Once upon a time, I wore really cheap perfume.
I’m not proud of this, except sometimes I am.
As a little girl, I wore the Avon stuff my mom would get for me and my sister. If I concentrate, I can bring up olfactory memories of barely-floral talcum powder, greasy “solid” perfume that came in novelty pins and smelled like birthday candles, and an eu de toilette that gave off a cheap shampoo scent and came in a hippo-shaped bottle. Certainly nothing particularly sophisticated.
I’d visit my grandparents’ house in Helena, MT many summers. My grandparents had separate bathrooms, which was absolutely astounding to me (until we became “two-toilet Irish” in 1980 or so, the five of us shared one bathroom). My grandfather’s bathroom was austere, spare, and done up in shades of tan and brown. There was a shower stall, and soap-on-a-rope that I seem to remember smelled like saddle leather. It was a cowboy bathroom. You went in, did what you had to do, and left.

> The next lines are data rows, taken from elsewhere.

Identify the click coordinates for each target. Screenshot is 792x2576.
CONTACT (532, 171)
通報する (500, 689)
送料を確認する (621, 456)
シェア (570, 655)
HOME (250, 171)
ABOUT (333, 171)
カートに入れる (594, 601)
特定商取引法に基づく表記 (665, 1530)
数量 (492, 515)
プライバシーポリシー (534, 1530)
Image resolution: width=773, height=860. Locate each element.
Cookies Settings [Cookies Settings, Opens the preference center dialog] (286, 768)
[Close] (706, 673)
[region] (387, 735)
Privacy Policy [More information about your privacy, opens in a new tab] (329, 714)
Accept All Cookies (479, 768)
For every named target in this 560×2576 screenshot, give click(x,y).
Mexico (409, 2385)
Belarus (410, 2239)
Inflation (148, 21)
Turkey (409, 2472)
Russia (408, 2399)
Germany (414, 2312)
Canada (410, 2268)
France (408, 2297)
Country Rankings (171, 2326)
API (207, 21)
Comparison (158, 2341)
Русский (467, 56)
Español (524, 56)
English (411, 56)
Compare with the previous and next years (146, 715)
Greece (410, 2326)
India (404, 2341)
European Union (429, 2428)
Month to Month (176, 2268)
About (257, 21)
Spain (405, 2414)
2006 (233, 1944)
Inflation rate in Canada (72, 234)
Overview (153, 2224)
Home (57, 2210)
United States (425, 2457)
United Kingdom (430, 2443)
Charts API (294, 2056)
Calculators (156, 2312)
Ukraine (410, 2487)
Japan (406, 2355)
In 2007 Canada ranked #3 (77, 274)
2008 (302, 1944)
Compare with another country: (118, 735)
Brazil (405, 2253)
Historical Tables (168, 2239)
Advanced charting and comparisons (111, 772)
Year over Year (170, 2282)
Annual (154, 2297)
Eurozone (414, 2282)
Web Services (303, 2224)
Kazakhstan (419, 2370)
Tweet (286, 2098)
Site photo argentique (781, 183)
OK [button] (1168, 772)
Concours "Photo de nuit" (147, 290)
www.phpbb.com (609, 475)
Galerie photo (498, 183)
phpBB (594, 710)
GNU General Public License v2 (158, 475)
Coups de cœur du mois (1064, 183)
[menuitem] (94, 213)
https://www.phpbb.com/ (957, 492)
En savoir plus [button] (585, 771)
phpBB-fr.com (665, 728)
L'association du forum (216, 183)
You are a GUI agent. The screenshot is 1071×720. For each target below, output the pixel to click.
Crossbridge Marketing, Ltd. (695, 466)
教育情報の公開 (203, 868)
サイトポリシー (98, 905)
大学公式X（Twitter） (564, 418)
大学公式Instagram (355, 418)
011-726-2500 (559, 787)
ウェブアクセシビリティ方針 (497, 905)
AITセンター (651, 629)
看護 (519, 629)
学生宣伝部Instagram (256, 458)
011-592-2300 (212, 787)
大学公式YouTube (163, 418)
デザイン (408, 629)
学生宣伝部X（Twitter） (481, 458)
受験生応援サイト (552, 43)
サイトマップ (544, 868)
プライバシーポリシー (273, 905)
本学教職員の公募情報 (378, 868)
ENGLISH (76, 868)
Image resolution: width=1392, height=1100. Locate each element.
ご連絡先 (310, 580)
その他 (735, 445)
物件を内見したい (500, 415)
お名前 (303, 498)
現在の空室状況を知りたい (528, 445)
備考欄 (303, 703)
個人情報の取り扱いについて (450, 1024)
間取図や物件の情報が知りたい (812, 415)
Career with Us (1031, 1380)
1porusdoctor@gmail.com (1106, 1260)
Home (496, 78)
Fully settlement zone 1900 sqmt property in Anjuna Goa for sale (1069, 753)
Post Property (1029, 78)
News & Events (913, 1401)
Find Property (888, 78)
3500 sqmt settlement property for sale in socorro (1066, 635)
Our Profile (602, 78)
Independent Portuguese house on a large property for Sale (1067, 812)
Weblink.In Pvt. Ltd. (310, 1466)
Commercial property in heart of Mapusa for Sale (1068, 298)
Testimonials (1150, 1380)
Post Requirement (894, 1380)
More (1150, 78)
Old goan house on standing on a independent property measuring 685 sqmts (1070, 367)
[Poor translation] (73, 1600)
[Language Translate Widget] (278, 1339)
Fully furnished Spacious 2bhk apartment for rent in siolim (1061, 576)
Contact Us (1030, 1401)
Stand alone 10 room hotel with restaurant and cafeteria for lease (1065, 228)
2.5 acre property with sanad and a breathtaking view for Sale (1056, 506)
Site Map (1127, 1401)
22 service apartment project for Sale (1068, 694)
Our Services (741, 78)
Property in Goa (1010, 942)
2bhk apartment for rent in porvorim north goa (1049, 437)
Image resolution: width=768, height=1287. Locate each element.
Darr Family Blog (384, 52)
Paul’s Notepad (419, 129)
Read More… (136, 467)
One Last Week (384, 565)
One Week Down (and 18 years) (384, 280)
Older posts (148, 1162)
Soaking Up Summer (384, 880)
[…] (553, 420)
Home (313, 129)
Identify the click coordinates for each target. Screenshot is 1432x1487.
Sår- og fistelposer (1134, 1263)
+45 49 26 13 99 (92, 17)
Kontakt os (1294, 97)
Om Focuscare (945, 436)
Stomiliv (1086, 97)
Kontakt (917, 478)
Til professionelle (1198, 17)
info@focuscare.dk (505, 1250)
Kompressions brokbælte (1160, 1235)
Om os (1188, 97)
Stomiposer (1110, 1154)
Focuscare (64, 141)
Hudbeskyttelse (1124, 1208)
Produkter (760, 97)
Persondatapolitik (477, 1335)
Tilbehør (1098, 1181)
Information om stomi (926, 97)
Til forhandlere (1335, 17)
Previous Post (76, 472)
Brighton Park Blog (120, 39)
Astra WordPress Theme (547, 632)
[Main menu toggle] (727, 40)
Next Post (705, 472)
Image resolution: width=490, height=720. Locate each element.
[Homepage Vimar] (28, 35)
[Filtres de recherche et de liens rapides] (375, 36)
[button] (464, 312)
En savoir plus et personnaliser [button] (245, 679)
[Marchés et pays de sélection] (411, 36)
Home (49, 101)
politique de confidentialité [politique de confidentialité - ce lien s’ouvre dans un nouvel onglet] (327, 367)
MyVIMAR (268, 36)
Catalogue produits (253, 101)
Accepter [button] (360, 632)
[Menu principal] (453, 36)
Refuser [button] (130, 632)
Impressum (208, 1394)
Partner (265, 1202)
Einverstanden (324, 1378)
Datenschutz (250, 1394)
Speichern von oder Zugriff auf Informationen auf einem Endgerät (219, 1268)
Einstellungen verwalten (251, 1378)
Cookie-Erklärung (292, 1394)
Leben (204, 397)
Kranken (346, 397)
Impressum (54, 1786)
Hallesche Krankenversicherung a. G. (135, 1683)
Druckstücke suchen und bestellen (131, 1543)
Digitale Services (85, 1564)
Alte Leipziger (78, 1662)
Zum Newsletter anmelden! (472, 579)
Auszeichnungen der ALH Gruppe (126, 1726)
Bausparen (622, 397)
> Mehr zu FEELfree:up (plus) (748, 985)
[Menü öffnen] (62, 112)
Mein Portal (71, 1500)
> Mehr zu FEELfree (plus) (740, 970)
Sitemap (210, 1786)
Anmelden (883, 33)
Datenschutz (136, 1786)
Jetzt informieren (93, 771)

But my grandmother’s bathroom was like visiting an English garden. Everything was roses, right down to the crystal bowl of miniature rose-shaped “guest soaps” on the toilet tank. It was more or less understood that you were not to actually use those. She had a pink padded toilet seat, which sank softly and gratifyingly as you lowered yourself onto it. And on the sink vanity was a Jean Naté gift set.
My grandmother’s bathroom represented what it was to be a lady. In fact, “Lady” was my grandfather’s nickname for her. And the idea of taking a bath, splashing Jean Naté all over myself, THEN dusting my bod with the powder puff seemed like the height of ladylike sophistication.
When I was 13 I went out and bought a Jean Nate gift set of my very own, which I placed on my dresser, after shoving aside my Star Wars action figures and dirty dishes that I’d neglected to bring to the kitchen. If I ignored the mess and focused on the cheery yellow powder puff container, I could almost believe I was on my way to elegance.
I figured out the hard way that I wasn’t supposed to smell like Jean Naté. A girl in my 8th Grade English class wrinkled her nose and informed me that I smelled “like old lady.” Apparently I was supposed to smell like “innocence,” in the form of Love’s Baby Soft, which gave off a bouquet of baby oil and deodorant tampons. But every girl in my class had a little bottle in her Jordache purse. I didn’t get it. I wanted to bypass “innocence” and go straight into smelling like the type of person who had a padded toilet seat and guest soaps for decorative purposes only.
In high school, as has been said here before, my scent of choice was Giorgio. Only I couldn’t afford Giorgio, so I went with Primo!, and walked around in a dizzying, metallic cloud of this shit until I was a senior, when I discovered the little roller ball vials of essential oils in the same stores where you could buy Indian print skirts 3 for $20. In tandem with the clove cigarettes I learned I was supposed to be smoking, I then spent several years smelling like a spice rack. With a base note of weed.
As a young adult entering the work force, I had two flimsy “suits” I probably bought at Express, and thought I was being extra fancy by “scent layering” with products purchased at Bath & Body Works (shower gel, lotion, and body spray). So I basically walked around smelling like the syrup from a can of fruit salad.
Then there was the sad, sorry period towards the end of my drinking where I just smelled like despair.
In my thirties, I got serious about my scent. It’s been that way ever since. I have a tray of perfumes sitting on my bona fide dresser, where I also keep my cosmetics and accessories. I switch them in and out by season. When I shift them over to dust the top of the dresser, they make a deeply satisfying tinkling sound, like I am a possessor of delicate things. Delicate, ladylike things.
You shouldn’t gauge where you are in this life based on THINGS, I know. But I feel like I struggled long and hard to smell as good as I do.
Hoo-rah! Another scent-fiend. Love. What are your current top 3 or 4 picks?
Hm. Presently:
BVLGARI Omnia
BVLGARI Au The Rouge (which I’m wearing RIGHT NOW)
TokyoMilk Dark Bittersweet No. 83
And then I always have a bottle of Fracas on hand.